戦後70年談話と今後の日本

安倍首相も言及しているように先の戦争が日本人の心に深く刻み込まれる一方でその気持ちの表現は全ての人たちが違う言葉で表すことが出来るほど千差万別であります。21世紀構想懇談会のメンバーは非常にバラエティに富み、ある意味、出来上がりの報告書は教科書のようなもので偏差の最も高いところをカバーする形になり、標準偏差の枠から外れるお考えをお持ちの方々には不満足なものだったでしょう。

安倍首相があの報告書をどう料理し、どう国民や世界に発信していくのか注目されました。一読した限り(時差の関係で生は聞けませんでした)、やはり標準偏差の枠を超えない優等生の解答にしてしまった感があります。学校の成績なら悪くはないのかもしれませんが、安倍節のパンチがなかったかな、という気がします。もっとも閣議を通じてですから丸く収めるというバイアスがかかるのは致し方ありません。安倍首相の個人の70年談話とした方が本当の声が聞こえたでしょう。

日本では有識者会議といったフィルターには目詰まりを起こす因子が非常に多く入っています。一般的には左巻きの因子でありますが、これが会議参加者過半を超えることはしばしばであり、日本の独特のカラーが出てしまう結果の一つとなっています。これは戦後70年を通じて全く変わっていません。

日本が自民党体制がずっと続く右巻き国家と信じるとこれは案外間違った認識を与えてしまうほど日本の国家体制はユニークであります。海外から見ると世界一確立された社会主義体制とも揶揄される所以であります。いや、私はあえて日本型民主主義国家と言いましょう。

それは神道を通じて国民が平等に平和に協力し合って生きていくという日本古来からの基本が脈々と続いていることがあります。更に仏教より早く伝来し、江戸時代に花開いた儒教の影響も大きいかと思います。それが「天は人の上に人を造らず、人の下に人を造らず」に繋がってくるわけです。

敗戦を経て、日本人の魂は再び一丸となり、まじめに生きていくことに歩を進めていきました。復興という大きな目標はすべての国民が共有できる価値観となり、GDP世界第二位の国家まで上り詰めたのです。正に「一億総中流」という掛け声がその原動力であり、日本の社長は平社員の数倍の給与しか貰っていなくても皆、争うことなく頑張れたのです。サラリーマンの同期同士が昇給時期に基本給を囁き合い、「お前、俺より100円多いな」というライバル心を燃やすところは欧米には絶対にありえない思想なのであります。海外の人に言わせればさしずめ「目くそ鼻くそを笑う」になるのが関の山ですが、我々はそうは考えません。

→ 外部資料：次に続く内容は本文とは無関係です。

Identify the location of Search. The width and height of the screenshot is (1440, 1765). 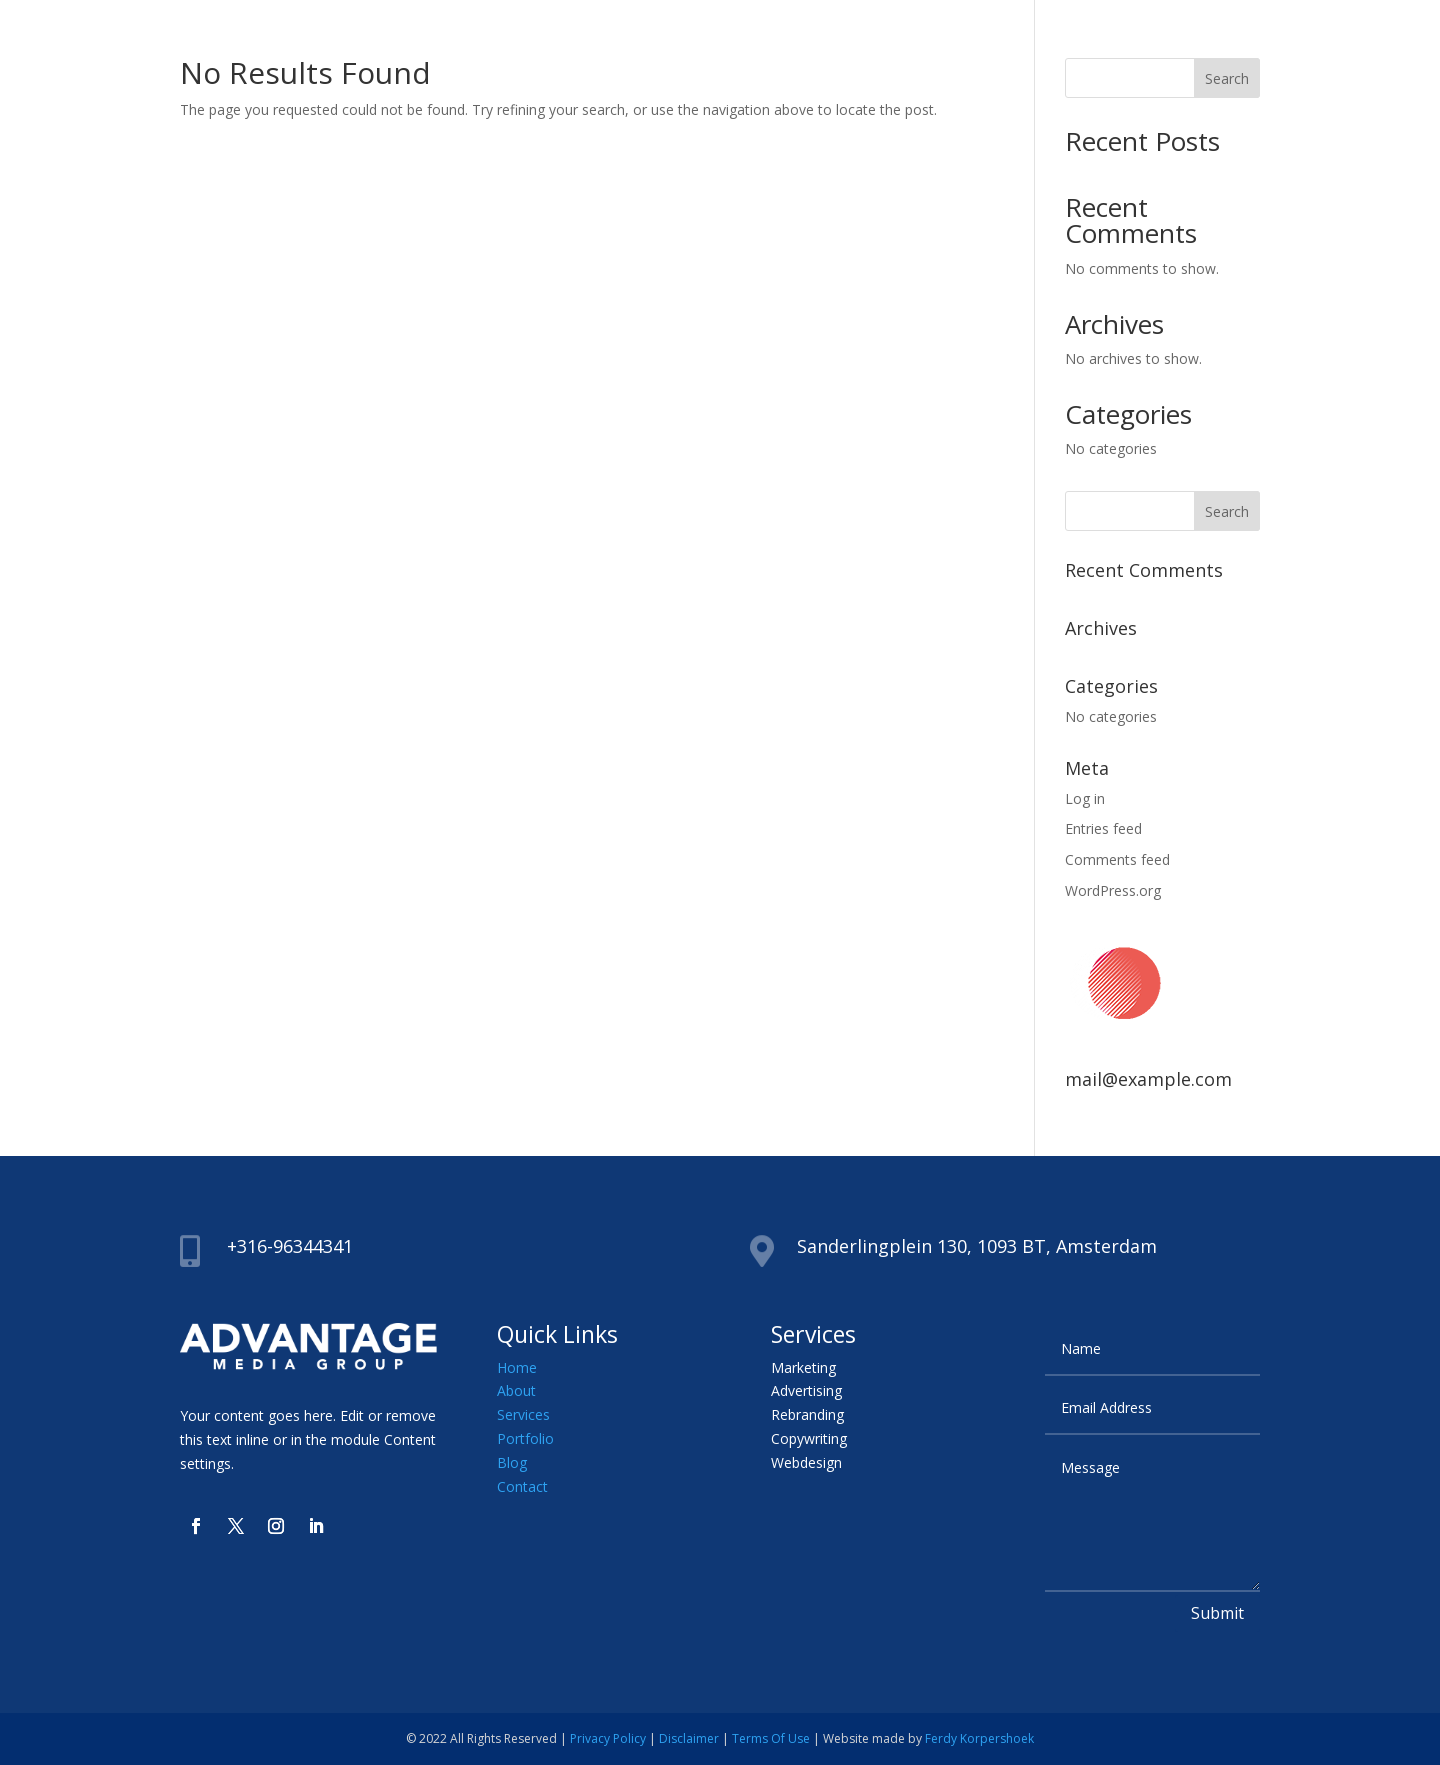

植民地支配とは欧米の弱肉強食の発想から来ます。神道と儒教を背景に持つ日本が行ったそれは奴隷や支配という力の関係を重視する思想とは異なると考えています。欧米と日本で植民地の意味合いや扱いがどれだけ違うのかということを多くの日本人も外国人も知りません。これはひとえに学者の突っ込んだ主張が足らなったとしか言いようがありません。

そういう点からすると日本はボイスアウトが非常に下手であり、戦後70年間経済以外は下を向いていたような気すらします。これから日本は今まで以上にリーダーシップをもって世界に貢献していかねばなりません。その時、「お前は悪いことをした」といつも頭ごなしに言われ、嫌な思いをし続けることは本当に断ち切らねばなりません。

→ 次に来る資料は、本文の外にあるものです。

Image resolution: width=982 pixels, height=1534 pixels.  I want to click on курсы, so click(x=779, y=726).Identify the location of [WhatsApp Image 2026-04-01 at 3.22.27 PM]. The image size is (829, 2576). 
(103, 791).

安倍首相の談話の中で私が一番うれしく思っているのは「あの戦争には何ら関わりのない私たちの子や孫、そしてその先の世代の子供たちに謝罪を続ける宿命を背負わせてはなりません」であります。首相が運命ではなく宿命という言葉をあえて使ったのは生まれた時点で既に背負っている逃れえないものであってはならないということを強く表現したかったのでしょう。

多分ですが、中国はこれ以上本件で絡んでこないと思います。小中華の韓国は中国が絡まないなら積極的に突っ込んでこない気がします。

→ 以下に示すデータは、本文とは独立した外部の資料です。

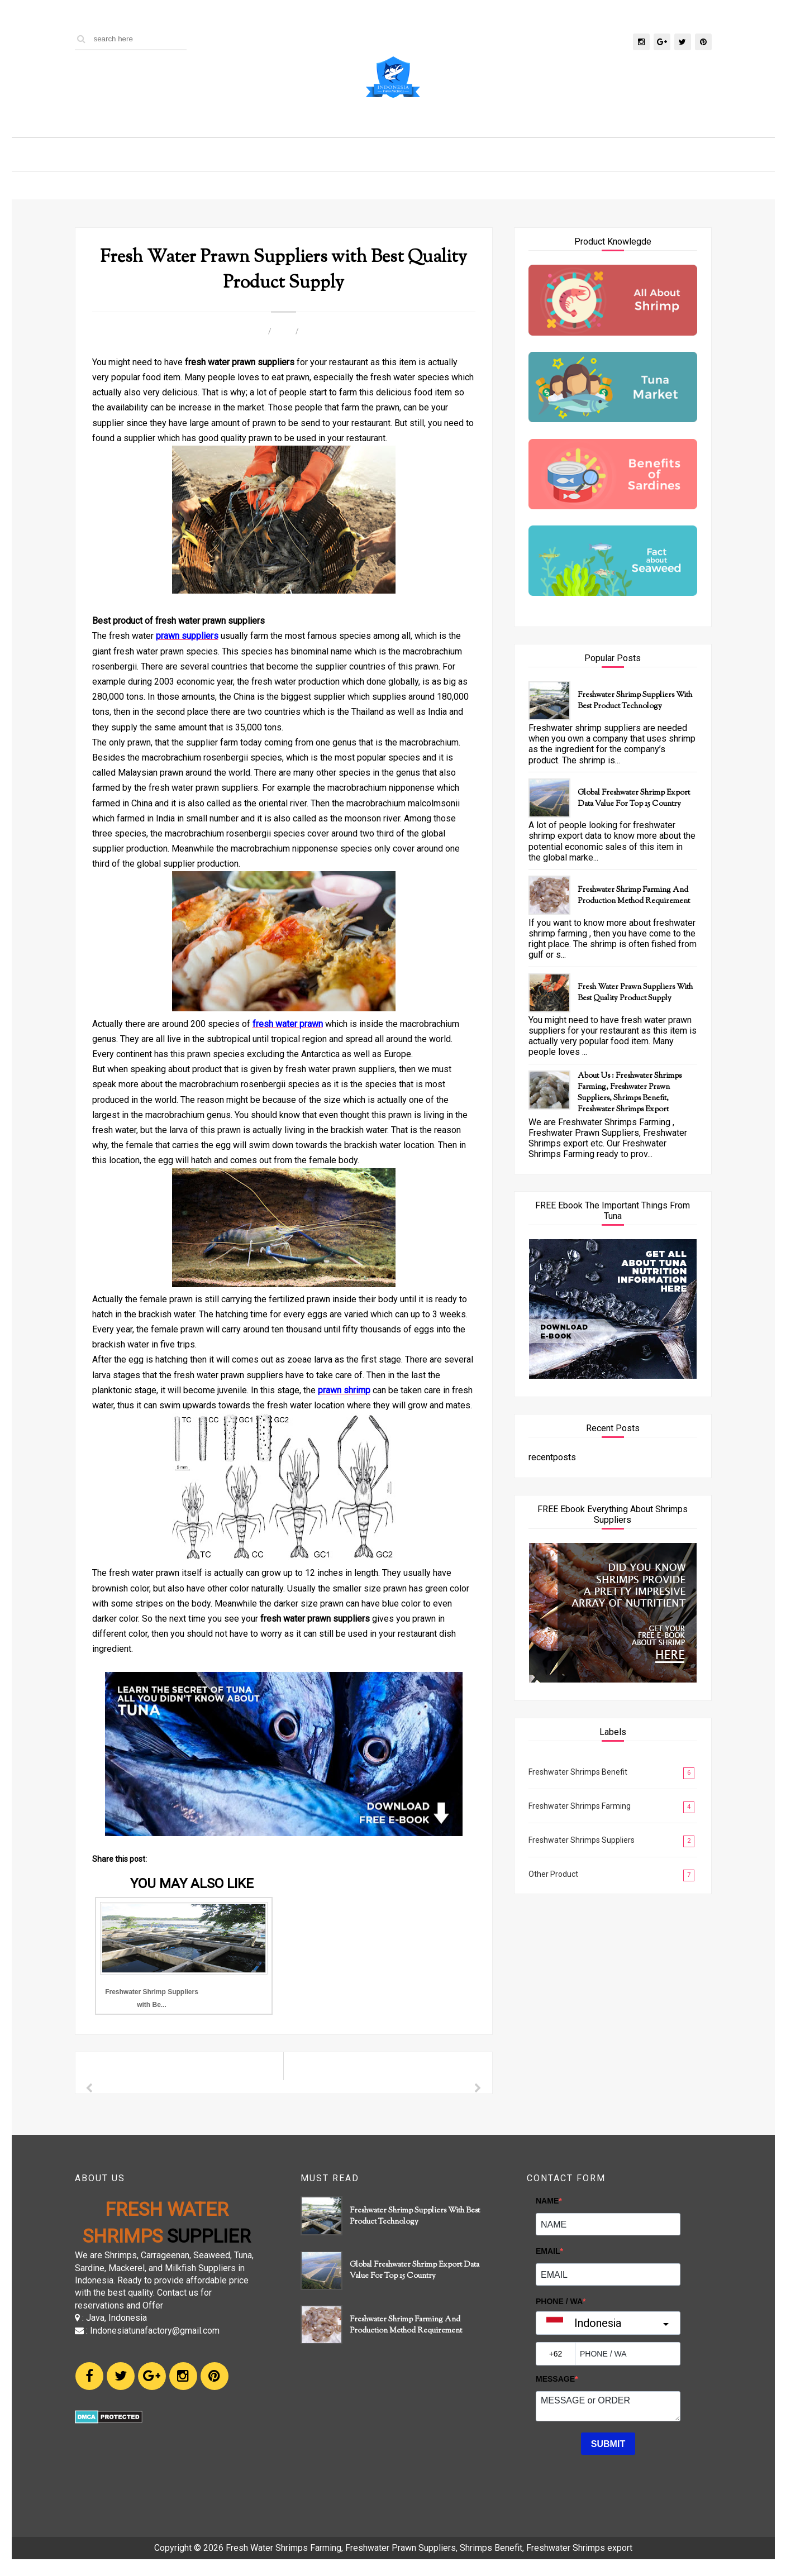 Image resolution: width=786 pixels, height=2576 pixels. I want to click on Freshwater Shrimp Suppliers with Best Product Technology, so click(635, 701).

これで70年の談話は一区切り付きました。これから日本がすべきことは日本が世界にもまれに見る国家体制と国民性を持っていることを鑑み、日本発の世界平和のあり方を生み出していくことではないでしょうか?今まではアメリカが世界のオピニオンリーダー的存在でありましたが最近のアメリカの言論のクオリティはやや陰りが見えてきている気がします。アジアの時代を迎えるにあたり日本がここでボイスを出せるような国に羽ばたいていくことが戦争に対する反省を踏まえた世界貢献になるのではないでしょうか?

今日はこのぐらいにしておきましょう。